Break filter bubbles by gaining diverse perspectives on global news

This project is completed as part of the Insight Data Engineering program (New York, Summer 2019). Visit big-data-compute.com to see the interactive webpage.

Introduction

Social tribalism is a problem in this age of social media. The first step towards breaking the "filter bubble" is by recognizing the existence of the bubble, and that there is not a single view but a spectrum of views of things. To help break the bubble, this project provides users with a frontend to query selected popular new topics, and access the sentiments surrounding this topic from a variety of news source. This grants users awareness of the full spectrum of views, and brings the time evolution of such sentiments to the user for a deeper understanding and potential future studies.

Project Structure

.
├── README.md
├── data
│   ├── list-of-tax-2018.csv
│   ├── list-of-top-src-2018.csv
│   ├── list-of-top-themes-2015to9-1000.csv
│   └── list-of-top-themes-2015to9-500.csv
├── db
│   ├── bubblebreaker.sql
│   └── bubblebreaker_src.sql
├── images
│   ├── bubble-breaker-pipeline.png
│   ├── tone-distribution.png
│   └── tone-evolution.png
├── run.sh
└── src
    └── spark
        ├── compute-analytics-top-cleaned-themes-daily-with-src.py
        ├── db_properties.ini
        ├── db_properties_src.ini
        ├── functions.py
        ├── get-src-list.py
        ├── get-taxonomy-list.py
        ├── get-top-themes.py
        ├── legacy
        │   ├── compute-analytics-top-cleaned-themes.py
        │   └── compute-avg-tone-per-theme.py
        ├── run-generate-list.sh
        ├── run-generate-tax.sh
        └── run.sh

Data

The Global Database of Events, Language, and Tone (GDELT) dataset gathers news reports from all over the globe, and identifies the people, locations, organizations, themes, sources, emotions, counts, quotes, images and events involved. The dataset amounts to ~1.3TB per year, and is updated every 15 minute. The sentiment scores, or "tones", in this project are obtained entirely from GDELT's sentiment analyses on new texts.

Data Pipeline

TimescaleDB

Since the news data is naturally timestamped, it makes sense to query the data in a time-oriented fashion. I chose TimescaleDB to store batch-processed data because it provides time-partitioning for faster data ingestion and query, as well as time-oriented features. Since TimescaleDB is built as an extension on top of PostgreSQL, it also comes with the familiar SQL language and supports. TimescaleDB is also open-source and free.

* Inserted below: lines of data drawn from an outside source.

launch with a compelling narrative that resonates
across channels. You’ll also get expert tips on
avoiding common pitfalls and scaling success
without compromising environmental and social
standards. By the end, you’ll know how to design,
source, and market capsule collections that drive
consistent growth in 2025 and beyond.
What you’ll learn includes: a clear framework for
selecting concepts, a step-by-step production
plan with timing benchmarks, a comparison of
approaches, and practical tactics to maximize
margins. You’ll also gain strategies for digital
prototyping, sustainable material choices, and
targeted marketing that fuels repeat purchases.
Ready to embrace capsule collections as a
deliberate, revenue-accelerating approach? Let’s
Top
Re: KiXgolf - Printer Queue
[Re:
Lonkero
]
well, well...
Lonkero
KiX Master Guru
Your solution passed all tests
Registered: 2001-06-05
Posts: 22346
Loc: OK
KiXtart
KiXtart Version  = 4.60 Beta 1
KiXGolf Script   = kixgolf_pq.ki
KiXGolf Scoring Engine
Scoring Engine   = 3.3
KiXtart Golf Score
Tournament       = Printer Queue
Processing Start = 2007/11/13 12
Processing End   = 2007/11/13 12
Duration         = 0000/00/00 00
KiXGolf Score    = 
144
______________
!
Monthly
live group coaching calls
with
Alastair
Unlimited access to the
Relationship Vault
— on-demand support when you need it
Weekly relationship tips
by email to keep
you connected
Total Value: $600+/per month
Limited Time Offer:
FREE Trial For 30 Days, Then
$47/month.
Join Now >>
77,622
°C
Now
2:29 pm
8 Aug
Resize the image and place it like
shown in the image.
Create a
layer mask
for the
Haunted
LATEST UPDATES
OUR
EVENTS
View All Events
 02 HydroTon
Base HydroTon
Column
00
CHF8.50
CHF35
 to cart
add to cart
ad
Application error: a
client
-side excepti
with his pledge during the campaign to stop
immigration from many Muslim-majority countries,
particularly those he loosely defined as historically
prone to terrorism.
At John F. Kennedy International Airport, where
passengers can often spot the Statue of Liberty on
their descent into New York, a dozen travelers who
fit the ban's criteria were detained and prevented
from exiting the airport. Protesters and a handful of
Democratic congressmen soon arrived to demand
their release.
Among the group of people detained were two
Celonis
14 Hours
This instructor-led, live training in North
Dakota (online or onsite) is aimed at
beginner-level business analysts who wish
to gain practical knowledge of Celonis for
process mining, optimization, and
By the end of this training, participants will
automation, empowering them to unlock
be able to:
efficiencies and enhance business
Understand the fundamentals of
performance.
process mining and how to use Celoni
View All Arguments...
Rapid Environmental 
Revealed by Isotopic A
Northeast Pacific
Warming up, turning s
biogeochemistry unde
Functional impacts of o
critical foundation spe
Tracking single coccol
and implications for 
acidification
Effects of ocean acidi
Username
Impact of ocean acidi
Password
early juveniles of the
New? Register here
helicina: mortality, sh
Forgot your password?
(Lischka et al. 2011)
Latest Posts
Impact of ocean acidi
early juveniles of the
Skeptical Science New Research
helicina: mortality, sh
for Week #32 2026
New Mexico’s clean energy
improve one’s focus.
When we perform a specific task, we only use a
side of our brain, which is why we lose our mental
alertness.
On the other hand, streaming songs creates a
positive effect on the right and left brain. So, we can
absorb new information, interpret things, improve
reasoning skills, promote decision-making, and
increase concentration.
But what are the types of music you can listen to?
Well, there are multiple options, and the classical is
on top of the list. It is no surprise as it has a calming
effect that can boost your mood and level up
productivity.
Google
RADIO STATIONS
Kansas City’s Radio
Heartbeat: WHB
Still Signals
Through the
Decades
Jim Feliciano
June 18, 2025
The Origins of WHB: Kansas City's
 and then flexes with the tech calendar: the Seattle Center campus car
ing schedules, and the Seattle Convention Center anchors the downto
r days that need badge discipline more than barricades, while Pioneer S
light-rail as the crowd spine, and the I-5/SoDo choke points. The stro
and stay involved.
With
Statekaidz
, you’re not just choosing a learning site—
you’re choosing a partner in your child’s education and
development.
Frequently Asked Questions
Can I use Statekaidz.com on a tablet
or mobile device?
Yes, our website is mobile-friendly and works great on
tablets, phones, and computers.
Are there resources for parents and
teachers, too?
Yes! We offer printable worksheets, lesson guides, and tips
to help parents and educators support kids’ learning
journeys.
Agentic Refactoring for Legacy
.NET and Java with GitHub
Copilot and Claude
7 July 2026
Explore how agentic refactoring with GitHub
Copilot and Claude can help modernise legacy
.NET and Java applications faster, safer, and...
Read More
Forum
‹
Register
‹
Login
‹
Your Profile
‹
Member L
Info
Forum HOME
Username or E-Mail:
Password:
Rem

To set up a TimescaleDB database, follow the instructions on https://www.timescale.com. The schema files used can be found in db. For bubble-breaker, you can create two tables on a machine where PostgreSQL is installed by (assuming the username of PostgreSQL is 'postgres')

sudo psql -U postgres -d bubblebreaker -a -f bubblebreaker.sql

sudo psql -U postgres -d bubblebreaker -a -f bubblebreaker_src.sql

Job Preparation

Theme Cleaning

New themes in GDELT are encoded in a specific taxonomy. A complete record of this taxonomy has yet to be found by me. For example, the theme 'CLIMATE_CHANGE' is encoded as

WB_567_CLIMATE_CHANGE

The taxonomy words do not help a human reader reading the theme, generally speaking. To clean the taxonomy words that appear as prefixes, one needs to first determine the list of taxononmy words. I do this by performing a word counr of the first two words in a theme split by '_', as the prefixes always appear within the first two words of the encoded theme. The reverse is not true. That is, the first two words in an encoded theme are not always taxonomy words. After the word count, if the count of a word is equal to or above a preset threshold, it is considered a taxonomy word and added to a list recording all known taxonomy words. Currently the default list is generated with 2018 data in a batch job. The threshold is set at 10.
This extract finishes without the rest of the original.